Code examples / Structured Data / Collaborative Filtering for Movie Recommendations

Collaborative Filtering for Movie Recommendations

Author: Siddhartha Banerjee
Date created: 2020/05/24
Last modified: 2020/05/24
Description: Recommending movies using a model trained on Movielens dataset.

ⓘ This example uses Keras 3

View in Colab GitHub source


Introduction

This example demonstrates Collaborative filtering using the Movielens dataset to recommend movies to users. The MovieLens ratings dataset lists the ratings given by a set of users to a set of movies. Our goal is to be able to predict ratings for movies a user has not yet watched. The movies with the highest predicted ratings can then be recommended to the user.

The steps in the model are as follows:

  1. Map user ID to a "user vector" via an embedding matrix
  2. Map movie ID to a "movie vector" via an embedding matrix
  3. Compute the dot product between the user vector and movie vector, to obtain the a match score between the user and the movie (predicted rating).
  4. Train the embeddings via gradient descent using all known user-movie pairs.

References:

import pandas as pd
from pathlib import Path
import matplotlib.pyplot as plt
import numpy as np
from zipfile import ZipFile

import keras
from keras import layers
from keras import ops

First, load the data and apply preprocessing

# Download the actual data from http://files.grouplens.org/datasets/movielens/ml-latest-small.zip"
# Use the ratings.csv file
movielens_data_file_url = (
    "http://files.grouplens.org/datasets/movielens/ml-latest-small.zip"
)
movielens_zipped_file = keras.utils.get_file(
    "ml-latest-small.zip", movielens_data_file_url, extract=False
)
keras_datasets_path = Path(movielens_zipped_file).parents[0]
movielens_dir = keras_datasets_path / "ml-latest-small"

# Only extract the data the first time the script is run.
if not movielens_dir.exists():
    with ZipFile(movielens_zipped_file, "r") as zip:
        # Extract files
        print("Extracting all the files now...")
        zip.extractall(path=keras_datasets_path)
        print("Done!")

ratings_file = movielens_dir / "ratings.csv"
df = pd.read_csv(ratings_file)
Downloading data from http://files.grouplens.org/datasets/movielens/ml-latest-small.zip
 978202/978202 ━━━━━━━━━━━━━━━━━━━━ 0s 0us/step
Extracting all the files now...
Done!

First, need to perform some preprocessing to encode users and movies as integer indices.

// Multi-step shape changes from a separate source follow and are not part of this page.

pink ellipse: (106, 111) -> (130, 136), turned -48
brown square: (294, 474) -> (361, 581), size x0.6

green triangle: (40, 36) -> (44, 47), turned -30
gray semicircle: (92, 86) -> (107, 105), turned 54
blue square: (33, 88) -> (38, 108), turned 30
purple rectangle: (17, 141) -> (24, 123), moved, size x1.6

user_ids = df["userId"].unique().tolist()
user2user_encoded = {x: i for i, x in enumerate(user_ids)}
userencoded2user = {i: x for i, x in enumerate(user_ids)}
movie_ids = df["movieId"].unique().tolist()
movie2movie_encoded = {x: i for i, x in enumerate(movie_ids)}
movie_encoded2movie = {i: x for i, x in enumerate(movie_ids)}
df["user"] = df["userId"].map(user2user_encoded)
df["movie"] = df["movieId"].map(movie2movie_encoded)

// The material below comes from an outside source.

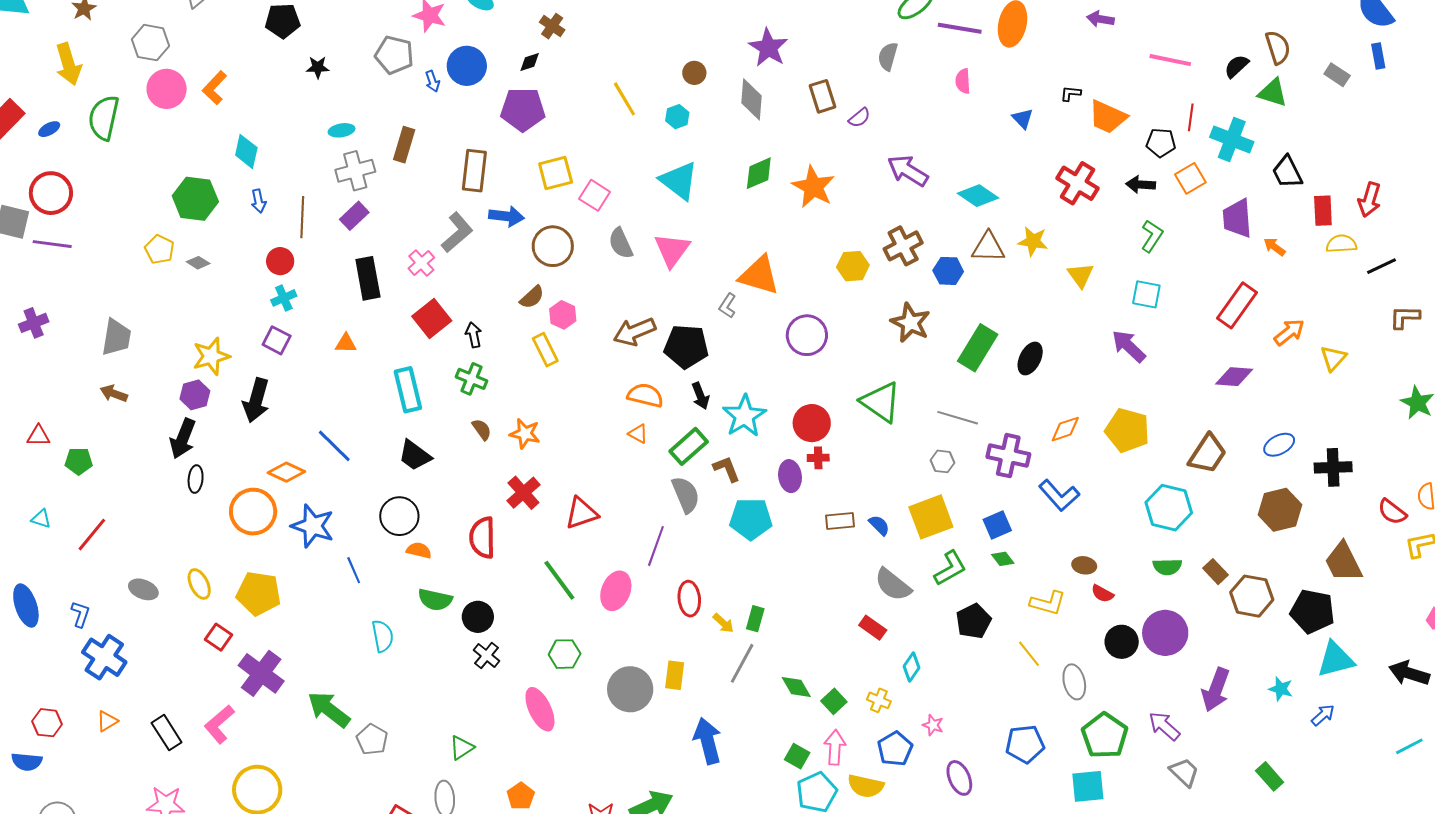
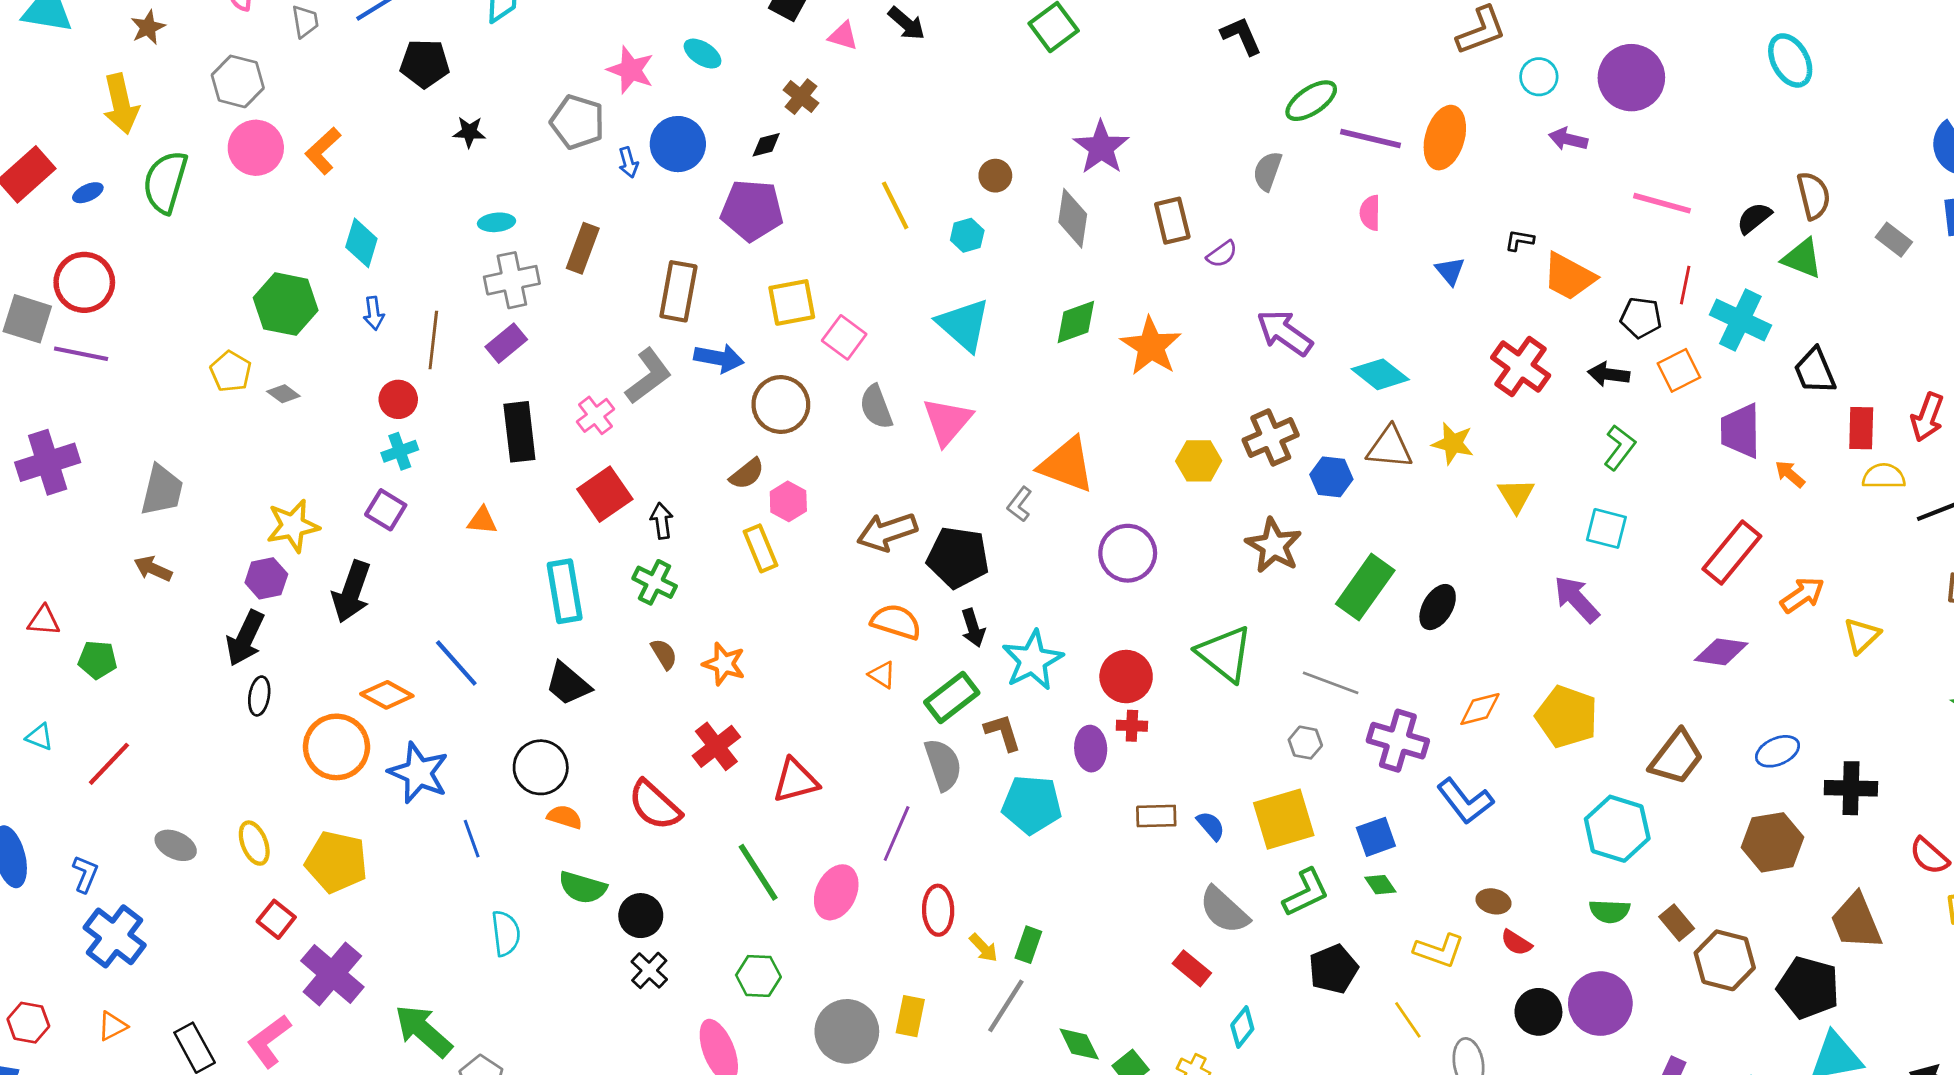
purple cross: (34, 323) -> (48, 462), size x1.5
red semicircle: (482, 538) -> (655, 805), turned -51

num_users = len(user2user_encoded)
num_movies = len(movie_encoded2movie)
df["rating"] = df["rating"].values.astype(np.float32)
# min and max ratings will be used to normalize the ratings later
min_rating = min(df["rating"])
max_rating = max(df["rating"])

print(
    "Number of users: {}, Number of Movies: {}, Min rating: {}, Max rating: {}".format(
        num_users, num_movies, min_rating, max_rating
    )
)
Number of users: 610, Number of Movies: 9724, Min rating: 0.5, Max rating: 5.0

Prepare training and validation data

df = df.sample(frac=1, random_state=42)
x = df[["user", "movie"]].values
# Normalize the targets between 0 and 1. Makes it easy to train.
y = df["rating"].apply(lambda x: (x - min_rating) / (max_rating - min_rating)).values
# Assuming training on 90% of the data and validating on 10%.
train_indices = int(0.9 * df.shape[0])
x_train, x_val, y_train, y_val = (
    x[:train_indices],
    x[train_indices:],
    y[:train_indices],
    y[train_indices:],
)

Create the model

We embed both users and movies in to 50-dimensional vectors.

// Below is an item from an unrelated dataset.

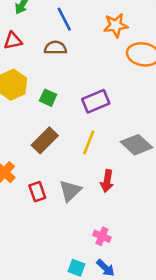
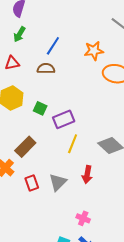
blue line: (64, 19) -> (53, 46), turned 60
purple rectangle: (96, 101) -> (64, 119), moved
brown rectangle: (45, 140) -> (25, 147), moved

The model computes a match score between user and movie embeddings via a dot product, and adds a per-movie and per-user bias. The match score is scaled to the [0, 1] interval via a sigmoid (since our ratings are normalized to this range).

EMBEDDING_SIZE = 50


class RecommenderNet(keras.Model):
    def __init__(self, num_users, num_movies, embedding_size, **kwargs):
        super().__init__(**kwargs)
        self.num_users = num_users
        self.num_movies = num_movies
        self.embedding_size = embedding_size
        self.user_embedding = layers.Embedding(
            num_users,
            embedding_size,
            embeddings_initializer="he_normal",
            embeddings_regularizer=keras.regularizers.l2(1e-6),
        )
        self.user_bias = layers.Embedding(num_users, 1)
        self.movie_embedding = layers.Embedding(
            num_movies,
            embedding_size,
            embeddings_initializer="he_normal",
            embeddings_regularizer=keras.regularizers.l2(1e-6),
        )
        self.movie_bias = layers.Embedding(num_movies, 1)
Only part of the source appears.